As Bitcoin shatters past the $100,000 milestone, many are asking: what’s fueling this breakout? A closer look at the U.S. Federal Reserve’s recent balance sheet activity suggests a compelling connection. Over the past 30 days, the Fed has quietly shaved off $17 billion from its books—and some believe that’s setting the stage for a fresh wave of momentum in risk assets like Bitcoin.
🔍 What’s Going On With the Fed?
According to a recent update from The Kobeissi Letter, the Federal Reserve’s balance sheet has slipped to $6.7 trillion, marking its lowest level since April 2020. That’s a $17 billion drop in just one month, and a $2.3 trillion reduction since the central bank kicked off its tightening cycle in April 2022.
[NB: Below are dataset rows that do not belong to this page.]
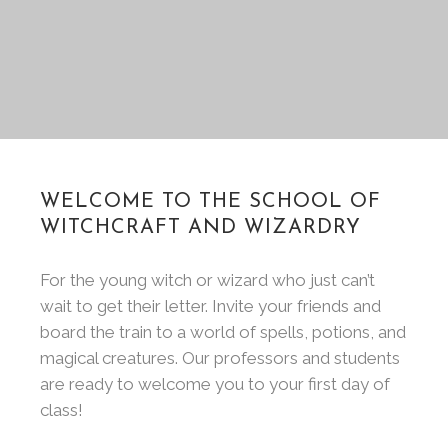
WELCOME TO THE SCHOOL OF
WITCHCRAFT AND WIZARDRY
For the young witch or wizard who just can’t
wait to get their letter. Invite your friends and
board the train to a world of spells, potions, and
magical creatures. Our professors and students
are ready to welcome you to your first day of
class!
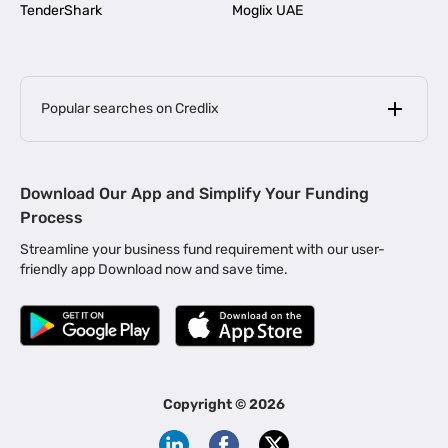
TenderShark
Moglix UAE
Popular searches on Credlix
Business Loans
|
MSME Loan for Startups
Download Our App and Simplify Your Funding
|
Apply for Business Loan in Mumbai
Process
|
|
Business Loan in Ahmedabad
Business Loan in Chennai
Streamline your business fund requirement with our user-
|
|
Business Loan in Kerala
Business Loan in Bengaluru
friendly app Download now and save time.
|
Business Loan for Senior Citizens
|
|
Business Loan for Manufacturers
Business Loan in Delhi
|
Business Loan for Machinery Purchase
|
Business Loan for Construction Industry
|
Business Loan for MSME
|
Business Loans for Women Entrepreneurs
Copyright ©
2026
|
Business Loan for Startups
Business Loan for Agriculture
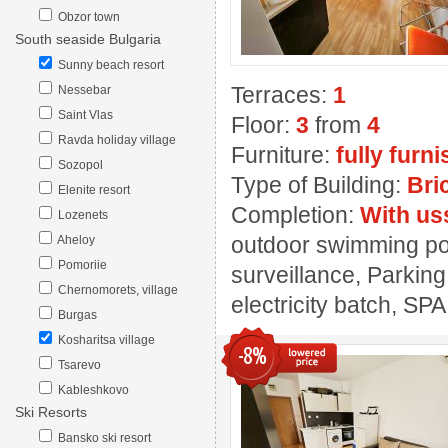
Obzor town
South seaside Bulgaria
Sunny beach resort
Terraces:
1
Nessebar
Saint Vlas
Floor:
3
from
4
Ravda holiday village
Furniture:
fully furn
Sozopol
Type of Building:
Bri
Elenite resort
Completion:
With us
Lozenets
outdoor swimming pool
Aheloy
Pomoriie
surveillance, Parking
Chernomorets, village
electricity batch, SPA
Burgas
Kosharitsa village
-8%
Tsarevo
Kableshkovo
Ski Resorts
Bansko ski resort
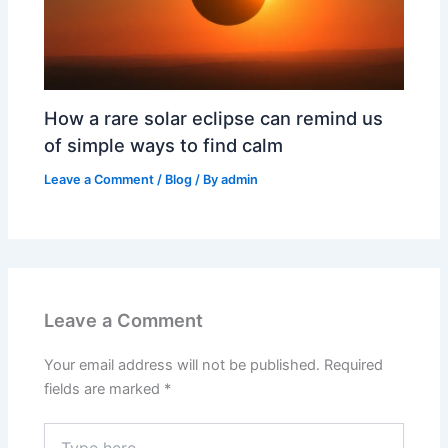
How a rare solar eclipse can remind us
of simple ways to find calm
Leave a Comment
/
Blog
/ By
admin
Leave a Comment
Your email address will not be published.
Required
fields are marked
*
Type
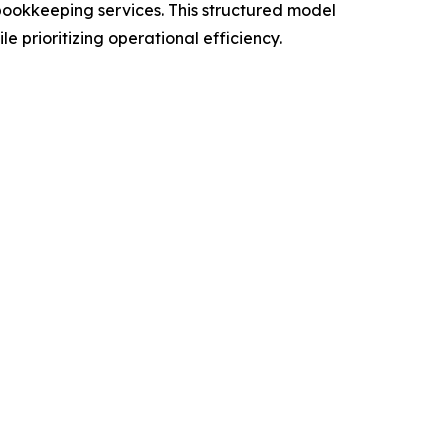
ookkeeping services. This structured model
prioritizing operational efficiency.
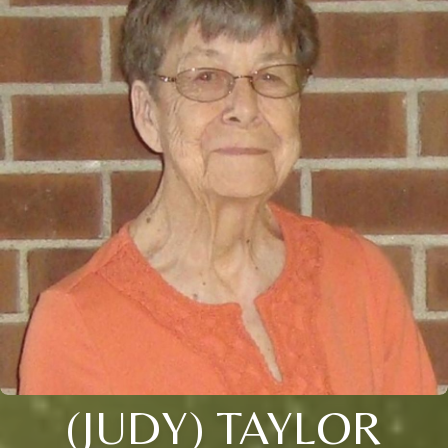
(JUDY) TAYLOR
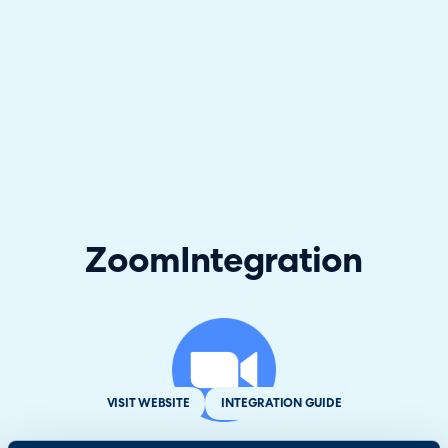
Zoom
Integration
VISIT WEBSITE
INTEGRATION GUIDE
To put it in context, the Fed has now unwound nearly half of the $4.8 trillion it pumped into the economy during the post-COVID stimulus era. As of now, the Fed’s holdings include $4.2 trillion in Treasuries and $2.2 trillion in mortgage-backed securities.
What makes this especially relevant is the Fed’s recent pivot on Quantitative Tightening (QT). Back in March, it signaled a slowdown—trimming its asset reduction pace from $60 billion to $40 billion per month. While subtle, it’s a shift toward caution, hinting that the Fed is leaving room to re-stimulate the economy if needed.
💸 Liquidity Is Back—And Bitcoin Is Taking Notice
For macro-savvy Bitcoin watchers, this isn’t just monetary housekeeping—it’s a liquidity signal. As the Fed reins in QT and flirts with broader easing measures, more money finds its way into the financial system. Historically, this sort of liquidity injection has devalued the U.S. dollar and nudged investors toward alternative assets, including BTC.
In fact, Bitcoin ETFs in the U.S. absorbed $260 million in inflows between May 7 and 8, according to Farside Investors. While not as explosive as the $600 million single-day spikes seen earlier, the consistent interest shows that institutional investors are still loading up—possibly betting on what’s next.
🧠 Bitcoin’s Role in the Big Picture
For Bitcoin advocates, this trend reaffirms the very reason BTC was created in the first place. Darin Feinstein, co-founder of Core Scientific, recently emphasized this on X, noting that nearly 80% of today’s $21.6 trillion money supply was printed in just the last 25 years—mostly, he says, without meaningful public oversight.
Bitcoin, by contrast, offers transparency, a capped supply, and no central authority. Against a backdrop of rising liquidity and central bank caution, it’s no surprise that investors are looking for harder assets to park their capital.
📊 Interest Rates Stay Put—But Markets Are Moving
Following the May 7 FOMC meeting, the Fed kept interest rates steady at 4.25%–4.5%, a move widely expected by the market. While Bitcoin barely flinched at the announcement, altcoins saw a short-term bump.
Still, many analysts believe Bitcoin dominance is likely to climb as long as the liquidity spigot stays even slightly open. If the Fed continues to prioritize financial stability over aggressive tightening, we may be in the early innings of a new crypto leg up.